Pada tahun 1968 sampai 1973, ia diangkat sebagai anggota DPA merangkap sebagai anggota DPR/MPR. Selanjutnya pada tahun 1971 – 1977 diangkat sebagai anggota DPR/MPR dari Golkar mewakili daerah Kalimantan.
Atas jasa-jasanya, pada tanggal 8 Agustus 1973, Pangeran Mohammad Noor dianugerahi Tanda Kehormatan Bintang Mahaputra Utama Kelas III. Selain itu pada tanggal 19 Juni 1971, ia juga menerima penghargaan dari Yayasan Dr. Yose Riza di Manila, Filipina.
Pangeran Mohammad Noor adalah salah seorang anggota BPUPKI. Dalam buku Naskah Persiapan Undang-Undang Dasar 1945 karya Mohammad Yamin tertulis “Tuan Mohammad Noor” atau tertulis “Mohd. Noor”.
Setelah Indonesia merdeka, dimana pada awalnya dibentuk 8 provinsi, maka Gubernur pertama untuk Borneo (Kalimantan) adalah Ir. Pangeran Mohammad Noor. Selaku Gubernur pertama, ia membentuk staf antara lain; Gusti Ibrahim, Masri, Nachli, Imansyah, M. Saleh Abdurachman, Gusti Malioner, Gusti Charidji Kesuma, Gusti Mayor dan lain sebagainya.

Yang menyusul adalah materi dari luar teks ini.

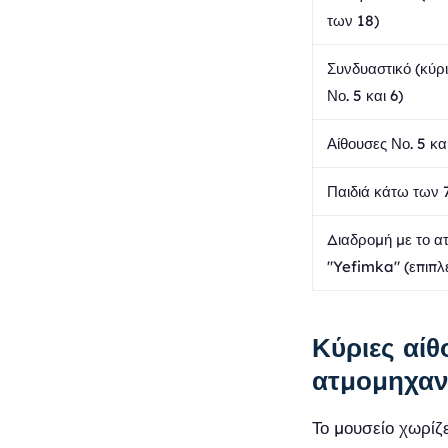
των 18)
Συνδυαστικό (κύρ
Νο. 5 και 6)
Αίθουσες Νο. 5 και
Παιδιά κάτω των 
Διαδρομή με το α
"Yefimka" (επιπλ
Κύριες αίθ
ατμομηχα
Το μουσείο χωρίζε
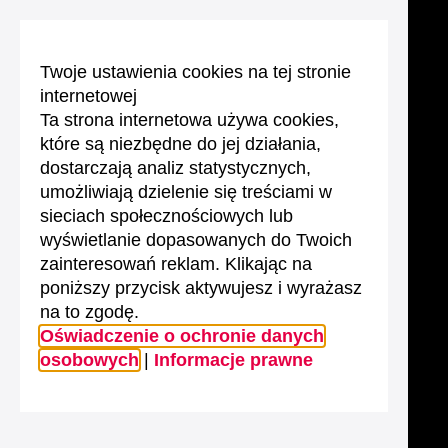
Twoje ustawienia cookies na tej stronie
internetowej
Ta strona internetowa używa cookies,
które są niezbędne do jej działania,
dostarczają analiz statystycznych,
umożliwiają dzielenie się treściami w
sieciach społecznościowych lub
wyświetlanie dopasowanych do Twoich
zainteresowań reklam. Klikając na
poniższy przycisk aktywujesz i wyrażasz
na to zgodę.
Oświadczenie o ochronie danych
osobowych
|
Informacje prawne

Semula kantor Gubernur Kalimantan berkedudukan di Jakarta. Pada bulan Oktober 1945, Gubernur Pangeran Mohammad Noor beserta stafnya dengan kapal Merdeka berangkat ke Banjarmasin melalui Surabaya. Namun malang kapal yang ditumpanginya terperangkap pasukan Sekutu yang sedang melancarkan serangan ke Surabaya. Sehingga upaya untuk menempati pos gubernur di Kalimantan tertunda.
Karena pemerintah RI pindah ke Yogyakarta, Gubernur Kalimantan untuk sementara ikut pindah ke Yogyakarta dan berkedudukan di Jalan Pakualam 2. Di Yogyakarta, Pangeran Mohammad Noor melatih para pelajar Kalimantan untuk diterjunkan di medan perang. Setelah dirasa cukup, para pemuda dikirim ke Kalimantan untuk menyerang pos-pos musuh.
Pada 20 Oktober 1945, ia berperan dalam pembentukan pasukan MN 1001. Namanya menjadi sebutan abadi pasukan MN 1001 (Mohammad Noor, seribut satu). Selama di Yogyakarta, Pangeran Mohammad Noor mengirim rombongan pasukan bersenjata dengan perahu-perahu dari pelabuhan di pantai utara Jawa ke Kalimantan. Setiap rombongan dikepalai seorang pemimpin. Salah satu rombongan MN 1001 dipimpin Mustapha Ideham. Rombongan diberangkatkan dengan kereta api dari Solo ke pelabuhan Probolinggo (Jawa Timur). Pada tanggal 17 Februari 1946 dari Probolinggo diberangkatkan lima perahu yang seluruhnya memuat 60 orang yang bersenjatakan lengkap. Mereka tiba di Batakan, Kalimantan Selatan pada tanggal 7 April 1946. Rombongan MN 1001 berikutnya dipimpin oleh Mayor Tjilik Riwut selaku Komandan. Selanjutnya pasukan lain bergerak susul menyusul ke Kalimantan.
Pangeran Mohammad Noor juga mencetuskan gagasan tentang pasukan payung (para troops) yang akan diterjunkan di Kalimantan sebagai salah satu cara menembus blockade laut Belanda.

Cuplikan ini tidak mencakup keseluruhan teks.